July 12, 2006
Excellent Cadavers.
"Opening with its hero's dramatic death on the highway, Excellent Cadavers is seldom at a loss for excitement," writes Joshua Land in the Voice. "The details may remain a bit sketchy for viewers unfamiliar with the miasma of Italian politics, but Berlusconi's anti-judicial rhetoric, which could have been copped from a Tom DeLay rant against activist judges, should provide an equal-opportunity shudder."

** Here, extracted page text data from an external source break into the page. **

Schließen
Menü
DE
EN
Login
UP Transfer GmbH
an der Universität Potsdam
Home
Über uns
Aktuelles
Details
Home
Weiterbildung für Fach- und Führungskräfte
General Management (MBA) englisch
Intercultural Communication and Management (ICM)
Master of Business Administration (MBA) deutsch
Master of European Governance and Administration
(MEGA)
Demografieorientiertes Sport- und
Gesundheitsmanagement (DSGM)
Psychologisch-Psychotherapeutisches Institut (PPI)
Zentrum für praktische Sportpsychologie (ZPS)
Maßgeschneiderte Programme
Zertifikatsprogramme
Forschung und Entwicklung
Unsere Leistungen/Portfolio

The New Republic's Stanley Kauffmann: "What is strangely transfixing about the film is our agreement, from the beginning, that the struggle is hopeless. The Mafia is there to stay (with American branches). What is equally strange is that though we know in advance the general shape of the events - from numerous films and press reports - the story grips."
Updated through 7/14.
"[Director Marco] Turco and [author Alexander] Stille do not dwell on the Mafia as a historical or sociological phenomenon, emphasizing its dysfunctional relationship with the postwar Italian state rather than its older roots in Sicilian culture," writes AO Scott in the New York Times. "This may be part of their film's corrective intention: their Mafia is not the colorful, violent flowering of ancient Mediterranean peasant customs, but rather a thoroughly vicious organization bent on the subversion of democratic norms and the brutal elimination of anyone who dares to oppose its ambitions."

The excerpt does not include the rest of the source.